Toal’s off on one, flapping with only semi-restrained excitement: – As you know, we now have a positive identification of our victim. He is one Efan Wurie and he is a freelance journalist from Ghana who was working in London. We are unaware of his business in Edinburgh and friends have said that he was here on holiday.
A funny time to come up here for a holiday. Up tae nae fuckin good ah’ll bet.
– Some holiday, perr boy, Peter Inglis nods.
Yes, vintage form is being displayed by a certain Inspector Robert Toal, or if you like, he’s spraffing the same auld fuckin shite as the bastard’s prone to do. – We’ve heard from the Met that our man was recently the victim of an attack in Haggerston, London. On the second of February, this year, he left a bar with two friends. He was set upon by some thugs who came out the back of a van with baseball bats. This was reported but no arrests were made.
– You think maybe one ay they racially biased mobs did the darkie-boy over? Gus asks.
Amanda Drummond winces. Toal looks tired. – We can’t say. It might be coincidence. However, this incident must have been in the man’s mind as he climbed the steps up to the North Bridge. That makes it even more surprising he wasn’t more careful. Toal looks at us for a reaction, but naebody’s saying a dicky bird. Then he turns
and focuses on me. – Bruce, can I see you in an hour in my office?
I feel a shiver. I don’t want anything to do with this case. – Need to make it two hours gaffer. I couldn’t stop myself from saying that horrible word which I try never to use in connection with Toal. I hate myself for being so . . . subordinate. Fuck’um. – I’ve a meeting with the Lothian Forum on Racial Equality. I thought it best from a com rels perspective that we keep in touch, allay fears and what have you, this being a sensitive case and what not.
– Good thinking Bruce, that’s the ticket. Make it two hours then.
I feel a rising glow in my chest. I’ve been out of sorts lately but I’ve still more than enough gas in my tank to see off the likes of Toal. No way am I going to visit a bunch of jungle-bunnies and their nursemaids. I need two hours for my lunch, minimum requirement. I head out with Gus, but as we’re leaving I get pulled up by Amanda Drummond. – Bruce, can I have a word?

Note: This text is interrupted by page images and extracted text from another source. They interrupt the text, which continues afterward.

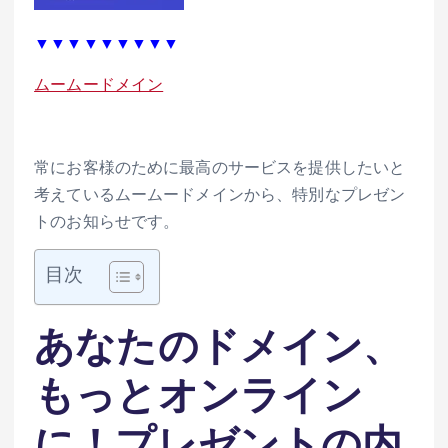
▼▼▼▼▼▼▼▼▼
ムームードメイン
常にお客様のために最高のサービスを提供したいと
考えているムームードメインから、特別なプレゼン
トのお知らせです。
目次
あなたのドメイン、
もっとオンライン
に！
プレゼントの内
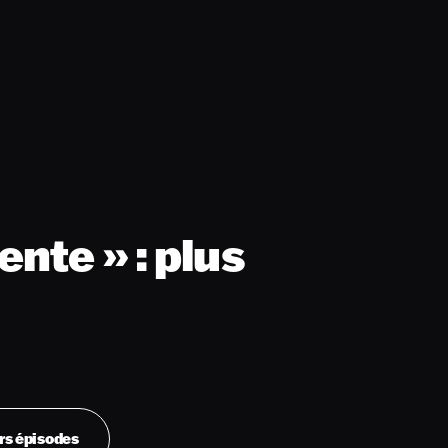
nte » : plus
rs épisodes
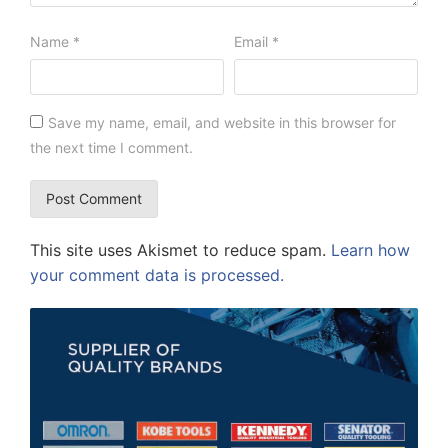
Name
*
Email
*
Save my name, email, and website in this browser for
the next time I comment.
This site uses Akismet to reduce spam.
Learn how
your comment data is processed.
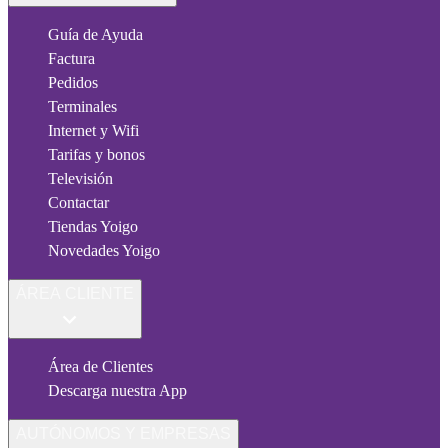
Guía de Ayuda
Factura
Pedidos
Terminales
Internet y Wifi
Tarifas y bonos
Televisión
Contactar
Tiendas Yoigo
Novedades Yoigo
ÁREA CLIENTE
Área de Clientes
Descarga nuestra App
AUTÓNOMOS Y EMPRESAS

– You, my darling, can have a word any time, I smile at her. A waste of time that approach, with such a glacier-hearted dyke, but you have to remember that even glaciers thaw, just as long as you keep the heat turned up. And if there’s one thing that Bruce Robertson knows, it’s how to do exactly that.

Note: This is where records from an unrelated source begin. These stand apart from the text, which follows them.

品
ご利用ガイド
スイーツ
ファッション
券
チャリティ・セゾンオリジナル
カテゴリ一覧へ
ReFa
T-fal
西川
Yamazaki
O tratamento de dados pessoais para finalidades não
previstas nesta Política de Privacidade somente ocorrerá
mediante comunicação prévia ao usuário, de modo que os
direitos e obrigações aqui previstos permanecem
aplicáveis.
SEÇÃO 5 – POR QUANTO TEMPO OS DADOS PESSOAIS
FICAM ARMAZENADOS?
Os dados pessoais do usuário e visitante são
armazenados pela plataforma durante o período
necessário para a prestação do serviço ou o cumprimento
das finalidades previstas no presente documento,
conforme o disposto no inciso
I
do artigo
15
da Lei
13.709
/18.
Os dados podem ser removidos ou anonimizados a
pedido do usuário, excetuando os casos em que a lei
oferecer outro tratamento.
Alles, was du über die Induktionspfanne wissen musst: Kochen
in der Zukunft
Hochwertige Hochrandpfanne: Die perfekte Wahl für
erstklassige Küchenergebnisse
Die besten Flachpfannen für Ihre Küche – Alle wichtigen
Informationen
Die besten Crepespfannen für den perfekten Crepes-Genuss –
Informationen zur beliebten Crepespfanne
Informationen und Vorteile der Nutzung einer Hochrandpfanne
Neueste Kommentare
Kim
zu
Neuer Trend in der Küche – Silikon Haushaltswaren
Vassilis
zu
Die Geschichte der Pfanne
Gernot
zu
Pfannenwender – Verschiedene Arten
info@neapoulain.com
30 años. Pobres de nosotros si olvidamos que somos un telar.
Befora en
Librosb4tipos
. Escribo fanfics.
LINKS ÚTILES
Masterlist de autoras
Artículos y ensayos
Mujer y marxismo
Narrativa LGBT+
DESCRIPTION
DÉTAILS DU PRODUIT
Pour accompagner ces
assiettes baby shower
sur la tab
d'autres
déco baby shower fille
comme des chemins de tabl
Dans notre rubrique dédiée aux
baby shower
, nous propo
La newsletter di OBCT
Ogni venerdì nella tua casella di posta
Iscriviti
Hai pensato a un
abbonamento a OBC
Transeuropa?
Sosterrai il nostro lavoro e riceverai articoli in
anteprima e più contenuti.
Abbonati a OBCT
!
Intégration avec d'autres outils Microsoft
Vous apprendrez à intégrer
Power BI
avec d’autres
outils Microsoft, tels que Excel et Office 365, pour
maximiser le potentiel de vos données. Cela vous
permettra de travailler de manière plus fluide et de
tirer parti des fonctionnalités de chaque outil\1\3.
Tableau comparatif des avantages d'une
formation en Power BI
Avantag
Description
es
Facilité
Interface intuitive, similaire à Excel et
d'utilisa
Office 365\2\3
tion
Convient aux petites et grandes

She scowls at me, – It’s just that I was speaking to Alan Marshall at the Forum this morning, and he said nothing to me about a meeting with you.
– Hmmm, I rub my chin. I’ll need to get closer with that razor. A real close shave; that’s what’s required. – Must be some wires getting crossed somewhere. I’ll get back to you on that one later Mandy love, I say, winking and turning away.

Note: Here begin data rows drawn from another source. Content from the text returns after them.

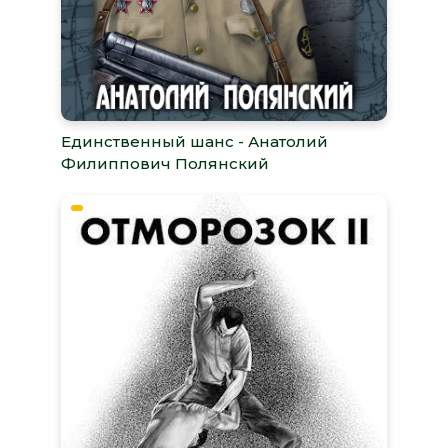
Единственный шанс - Анатолий
Филиппович Полянский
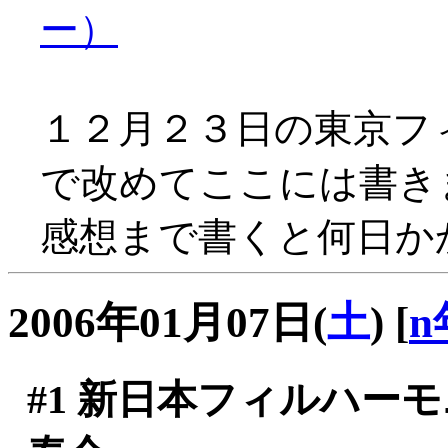
ー）
１２月２３日の東京フ
で改めてここには書き
感想まで書くと何日かか
2006年01月07日(
土
)
[
n
#1
新日本フィルハーモニ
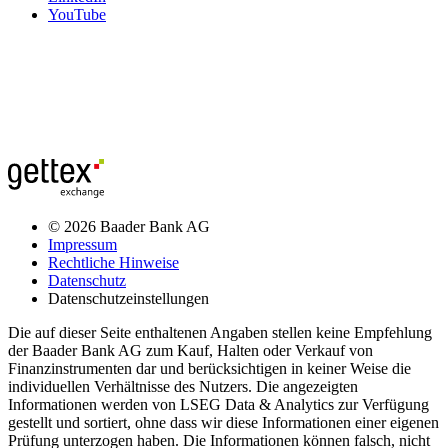
YouTube
© 2026 Baader Bank AG
Impressum
Rechtliche Hinweise
Datenschutz
Datenschutzeinstellungen
Die auf dieser Seite enthaltenen Angaben stellen keine Empfehlung
der Baader Bank AG zum Kauf, Halten oder Verkauf von
Finanzinstrumenten dar und berücksichtigen in keiner Weise die
individuellen Verhältnisse des Nutzers. Die angezeigten
Informationen werden von LSEG Data & Analytics zur Verfügung
gestellt und sortiert, ohne dass wir diese Informationen einer eigenen
Prüfung unterzogen haben. Die Informationen können falsch, nicht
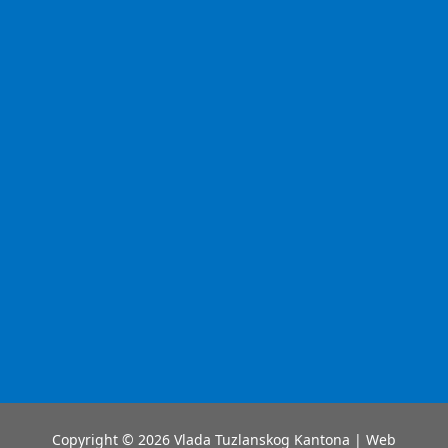
Copyright © 2026 Vlada Tuzlanskog Kantona | Web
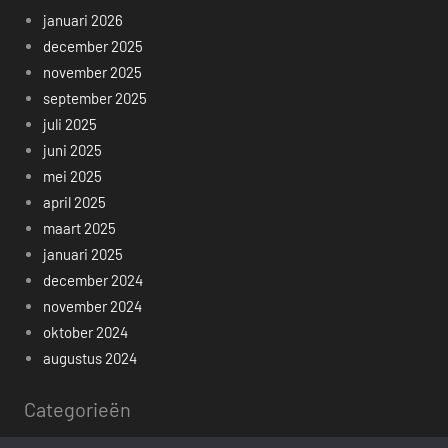
januari 2026
december 2025
november 2025
september 2025
juli 2025
juni 2025
mei 2025
april 2025
maart 2025
januari 2025
december 2024
november 2024
oktober 2024
augustus 2024
Categorieën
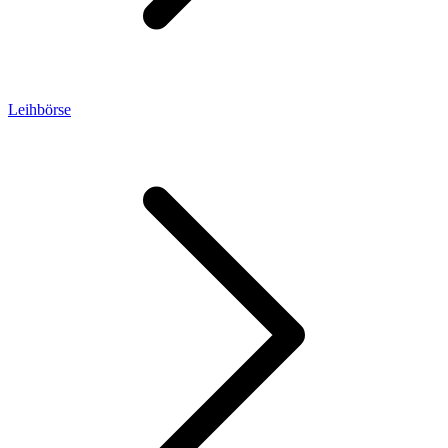
Leihbörse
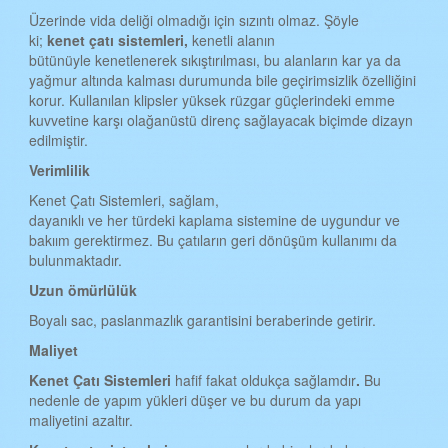
Üzerinde vida deliği olmadığı için sızıntı olmaz. Şöyle
ki;
kenet çat
ı
sistemleri,
kenetli alanın
bütünüyle kenetlenerek sıkıştırılması, bu alanların kar ya da
yağmur altında kalması durumunda bile geçirimsizlik özelliğini
korur. Kullanılan klipsler yüksek rüzgar güçlerindeki emme
kuvvetine karşı olağanüstü direnç sağlayacak biçimde dizayn
edilmiştir.
Verimlilik
Kenet Çatı Sistemleri, sağlam,
dayanıklı ve her türdeki kaplama sistemine de uygundur ve
bakıım gerektirmez. Bu çatıların geri dönüşüm kullanımı da
bulunmaktadır.
Uzun ömürlülük
Boyalı sac, paslanmazlık garantisini beraberinde getirir.
Maliyet
Kenet Çat
ı
Sistemleri
hafif fakat oldukça sağlamdır
.
Bu
nedenle de yapım yükleri düşer ve bu durum da yapı
maliyetini azaltır.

– It’s Amanda, and it’s not love, she hisses, but I’ve already turned my back and I’m gesturing at Gus to head off, totally ignoring the silly wee trollop’s ineffectual bleatings.
You are dismissed, girlie.
We get into the car and head out to Crawford’s. In the queue we see two uniformed spastics whom we know but can’t place their names. Veteran P.C.s. Myself and Gus look down on them; going nowhere fast in the career structure of the force. When we’re in choosing our food, this cheeky auld cunt looks at the uniforms and says, –They’ll no be brekin intae this place anywey. Bakers n chippies, the safest places in Edinburgh!